(Exercise inputs begins)

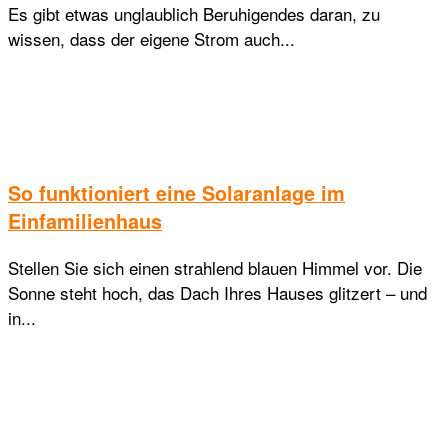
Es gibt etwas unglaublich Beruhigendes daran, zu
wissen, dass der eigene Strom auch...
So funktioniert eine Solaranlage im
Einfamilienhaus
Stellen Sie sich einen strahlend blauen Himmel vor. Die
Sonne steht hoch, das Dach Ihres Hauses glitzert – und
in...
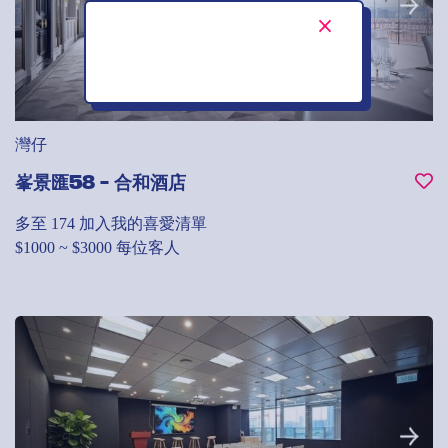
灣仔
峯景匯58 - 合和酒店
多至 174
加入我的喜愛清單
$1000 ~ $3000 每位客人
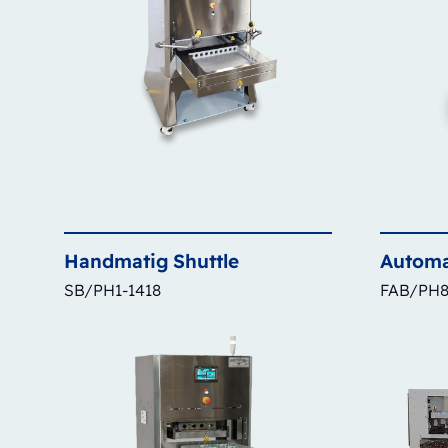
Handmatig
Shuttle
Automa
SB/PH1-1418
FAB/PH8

(Exercise inputs ends)
(Exercise inputs begins)

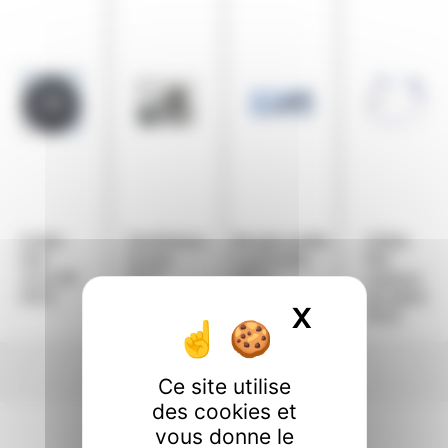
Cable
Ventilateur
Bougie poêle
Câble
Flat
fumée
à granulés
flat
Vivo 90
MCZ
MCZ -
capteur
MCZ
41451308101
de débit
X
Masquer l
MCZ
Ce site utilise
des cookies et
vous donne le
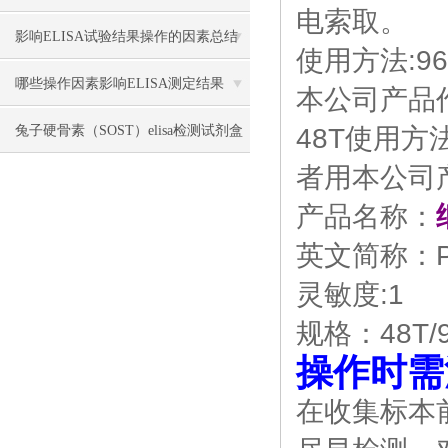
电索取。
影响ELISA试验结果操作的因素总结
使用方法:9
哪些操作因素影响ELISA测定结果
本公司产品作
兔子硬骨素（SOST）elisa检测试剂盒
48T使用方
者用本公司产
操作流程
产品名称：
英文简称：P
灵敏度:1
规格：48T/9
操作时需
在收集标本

(Exercise inputs ends)
(Exercise inputs begins)

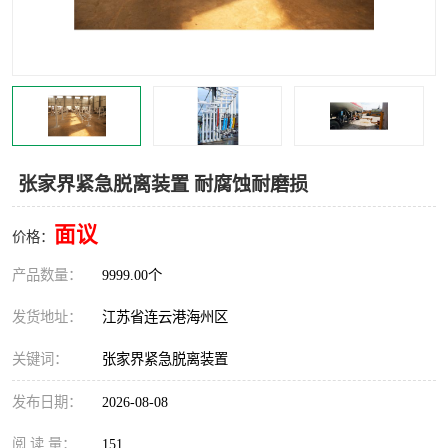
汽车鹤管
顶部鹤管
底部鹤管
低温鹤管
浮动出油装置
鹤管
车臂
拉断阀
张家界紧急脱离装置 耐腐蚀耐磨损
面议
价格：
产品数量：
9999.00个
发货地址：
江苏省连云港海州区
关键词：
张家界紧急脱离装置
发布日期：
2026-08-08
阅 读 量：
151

(Exercise inputs ends)

Task details: What's needed is an exact copy of the records above from the line containing "Es gibt etwas" down to the line containing "峯景匯58 - 合和酒店", both included, without any pictures.

Solution to this exercise:
Es gibt etwas unglaublich Beruhigendes daran, zu
wissen, dass der eigene Strom auch...
So funktioniert eine Solaranlage im
Einfamilienhaus
Stellen Sie sich einen strahlend blauen Himmel vor. Die
Sonne steht hoch, das Dach Ihres Hauses glitzert – und
in...
灣仔
峯景匯58 - 合和酒店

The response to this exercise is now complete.